Shinn v. Ramirez, USSC No. 20-1009, 5/23/22, reversing Ramirez v. Ryan, 937 F.3d 1230 (9th Cir. 2019); Scotusblog page (including links to briefs and commentary)

You can read at Scotusblog quite a bit of commentary on this most recent entry in the present Court’s war on habeas. At oral argument, the lawyer for the state told the court that “innocence isn’t enough” to merit relief for one of the death-row inmates in this case to gain relief. And the Court now agrees. The reason: the likely innocent inmate’s state-provided postconviction counsel didn’t make a good enough record that his trial counsel was ineffective.

The Court says 28 U.S.C. § 2254(e)(2) denies the inmate the possibility of an evidentiary hearing in the federal courts that could prove up the ineffectiveness of both his trial and postconviction counsel. As the dissent points out, this holding “all but overrules” two recent SCOTUS cases, Martinez v. Ryan, 566 U. S. 1 (2012), and Trevino v. Thaler, 569 U. S. 413 (2013); no surprise given the current majority’s attitude toward stare decisis.

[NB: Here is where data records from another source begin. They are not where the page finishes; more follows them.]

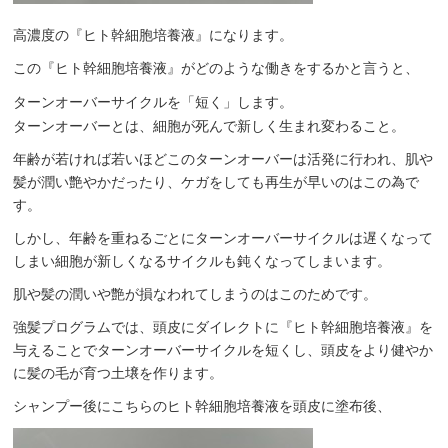
高濃度の『ヒト幹細胞培養液』になります。
この『ヒト幹細胞培養液』がどのような働きをするかと言うと、
ターンオーバーサイクルを「短く」します。
ターンオーバーとは、細胞が死んで新しく生まれ変わること。
年齢が若ければ若いほどこのターンオーバーは活発に行われ、肌や
髪が潤い艶やかだったり、ケガをしても再生が早いのはこの為で
す。
しかし、年齢を重ねるごとにターンオーバーサイクルは遅くなって
しまい細胞が新しくなるサイクルも鈍くなってしまいます。
肌や髪の潤いや艶が損なわれてしまうのはこのためです。
強髪プログラムでは、頭皮にダイレクトに『ヒト幹細胞培養液』を
与えることでターンオーバーサイクルを短くし、頭皮をより健やか
に髪の毛が育つ土壌を作ります。
シャンプー後にこちらのヒト幹細胞培養液を頭皮に塗布後、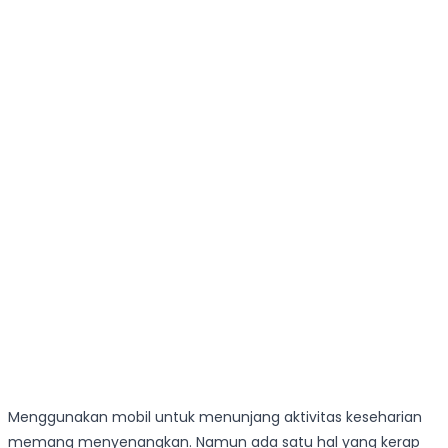
Menggunakan mobil untuk menunjang aktivitas keseharian
memang menyenangkan. Namun ada satu hal yang kerap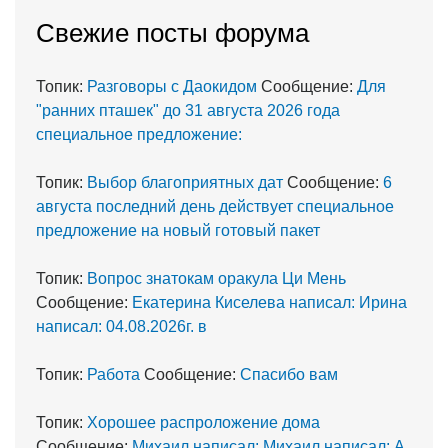
Cвежие посты форума
Топик:
Разговоры с Даокидом
Сообщение:
Для
"ранних пташек" до 31 августа 2026 года
специальное предложение:
Топик:
Выбор благоприятных дат
Сообщение:
6
августа последний день действует специальное
предложение на новый готовый пакет
Топик:
Вопрос знатокам оракула Ци Мень
Сообщение:
Екатерина Киселева написал: Ирина
написал: 04.08.2026г. в
Топик:
Работа
Сообщение:
Спасибо вам
Топик:
Хорошее распроложение дома
Сообщение:
Михаил написал: Михаил написал: А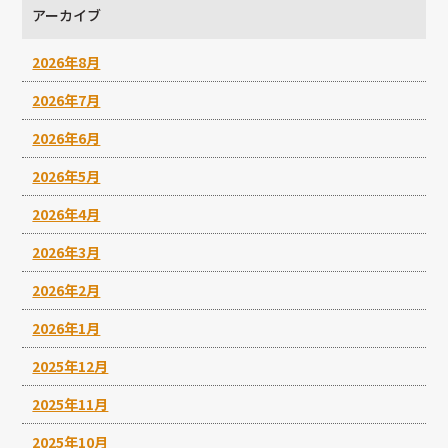
アーカイブ
2026年8月
2026年7月
2026年6月
2026年5月
2026年4月
2026年3月
2026年2月
2026年1月
2025年12月
2025年11月
2025年10月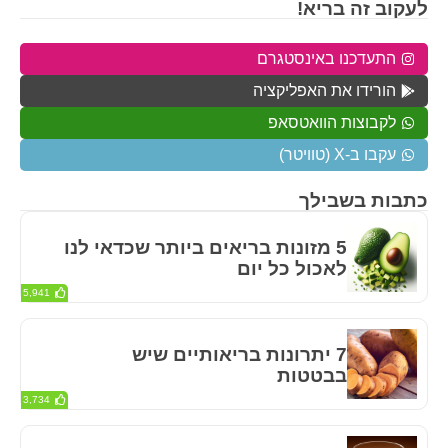
לעקוב זה בריא!
התעדכנו באינסטגרם
הורידו את האפליקציה
לקבוצות הוואטסאפ
עקבו ב-X (טוויטר)
כתבות בשבילך
5 מזונות בריאים ביותר שכדאי לנו
לאכול כל יום
5,941
7 יתרונות בריאותיים שיש
בבטטות
3,734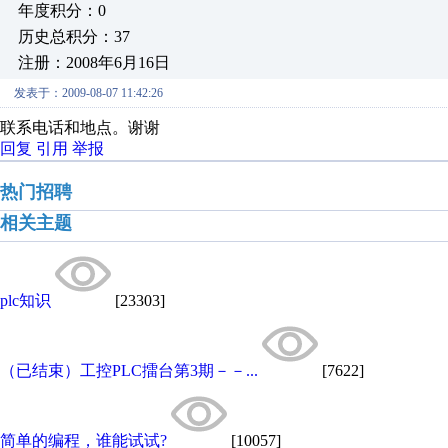
年度积分：0
历史总积分：37
注册：2008年6月16日
发表于：2009-08-07 11:42:26
联系电话和地点。谢谢
回复
引用
举报
热门招聘
相关主题
plc知识
[23303]
（已结束）工控PLC擂台第3期－－...
[7622]
简单的编程，谁能试试?
[10057]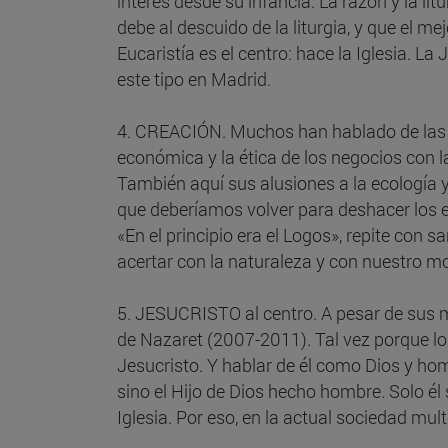
interés desde su infancia. La razón y la li
debe al descuido de la liturgia, y que el m
Eucaristía es el centro: hace la Iglesia. 
este tipo en Madrid.
4. CREACIÓN. Muchos han hablado de las «ra
económica y la ética de los negocios con la 
También aquí sus alusiones a la ecología 
que deberíamos volver para deshacer los ent
«En el principio era el Logos», repite con
acertar con la naturaleza y con nuestro mo
5. JESUCRISTO al centro. A pesar de sus m
de Nazaret (2007-2011). Tal vez porque lo
Jesucristo. Y hablar de él como Dios y homb
sino el Hijo de Dios hecho hombre. Solo él
Iglesia. Por eso, en la actual sociedad mul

Though the news be grim, it shouldn’t actually affect Wisconsin prisoners; our integrated postconviction procedure means that claims of ineffective assistance of counsel is typically raised on direct appeal, where one has the constitutional right to counsel and the corollary right to effective assistance of appellate counsel. Under Coleman v. Thompson, 501 U.S. 722 (1991), ineffective assistance of counsel on direct appeal may permit a federal habeas court to hold an evidentiary hearing on ineffective assistance of trial counsel. It’s the law of the land. For now.